Wednesday, September 16, 2015
A clue as to where I really want to be these days: back in this ape triporteur with strawberries and avocados from my French garden in the truck bed and my dog by my side!
If you are new to this list, a warm and hearty bienvenue! When French Word-A-Day began in 2002 it ran 7 days a week--then 5, then 3, then 2. Now we are teetering at one post (and it is a re-run). Dear Lord, what is next? I don't know but I will hang on for the ride and I hope you will too! Meantime, today's essay looks back on a similar time of questioning.... Thank you very much for reading and for sharing!
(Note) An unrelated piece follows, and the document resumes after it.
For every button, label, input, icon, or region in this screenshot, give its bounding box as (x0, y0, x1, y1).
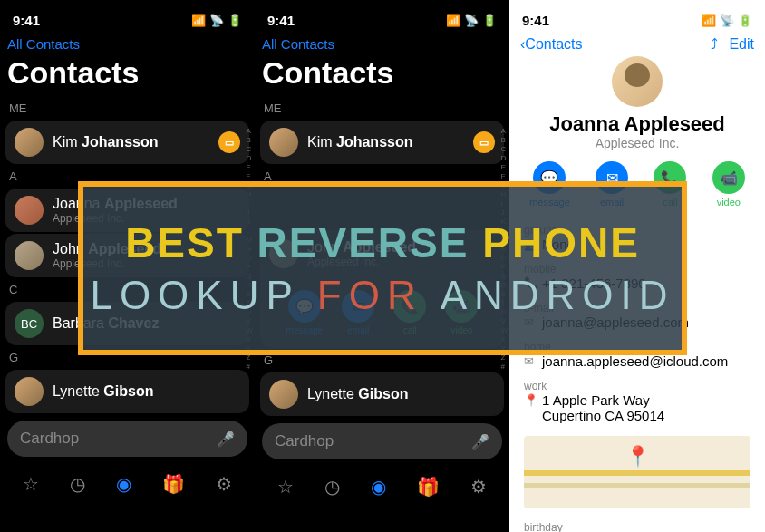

TODAY'S EXPRESSION: n'importe quoi
: nonsense
ECOUTEZ/ LISTEN
Hear Jean-Marc pronounce today's expression
=> Download MP3 or Wav
N'importe quoi. C'est du grand n'importe quoi.
Nonsense. It's rubbish.
A DAY IN A FRENCH LIFE...
by Kristin Espinasse
In 1993 a fed-up Frenchman bought me a one-way ticket out of his country. Jean-Marc and I tried living together, but all that chemistry fizzled out after merging two cultures under one Mediterranean roof. He didn’t understand my stock of peanut butter (the French don’t hoard food), and I didn’t understand why his mother was still ironing his shirts.
Adieu!
Back home in Arizona, there was no time to nurse my wounds. I needed a job! But I couldn’t go back to being a receptionist or to working in retail, and after spilling coffee in a customer’s lap waitressing was off limits.
Self-employment became my goal. Only by being one's own boss could one soar! Only by calling the shots could one skip out early for a matinee and lose herself in French life (on the big screen this time around). But which mêtier allowed for such freedom?
Girl Friday! I could be my own girl Friday! GFs got to do many things. Variety would be the spice of this new (if newly failed) life. I had all I needed to jumpstart this career: a used car and the adrenaline of a scorned lover! But what to list on my Girl Friday menu? What was I capable of besides getting kicked out of France?
Voyons… I could type a report. Wash a car. Walk a dog. I could even do makeovers--if make-up were not part of my love story’s demise… (On our second date, in Roussillon, Jean-Marc painted my face with the colorful ochre earth. But instead of delighting in the romantic gesture, I self-consciously touched up my make-up.) No use dwelling on past mistakes! My GF venture needed a name--something French, non?
“N'importe Quoi”--now there was a catchy title for a service-oriented company! But was it prudent? Could “Anything At All” be misconstrued?
Onward! I could just see my business card: The background, a colorful scene from French life and, centered, the title N'importe Quoi. And there, lower right, my name above Your Girl Friday.
Some girl Friday! I never even managed to run my first errand, to the printer’s. Instead, I grabbed an opening in a shipping department, where I stuffed boxes full of Styrofoam as my heart fell to pieces.
It would take years to grasp the meaning of n'importe quoi. Today I sit here at my desk, a self-employed writer, shaking my head at the would-be Girl Friday of yesteryear. What a pity it would have been to call my venture "Nonsense" or to offer anything at all when destiny was calling me to follow my dream.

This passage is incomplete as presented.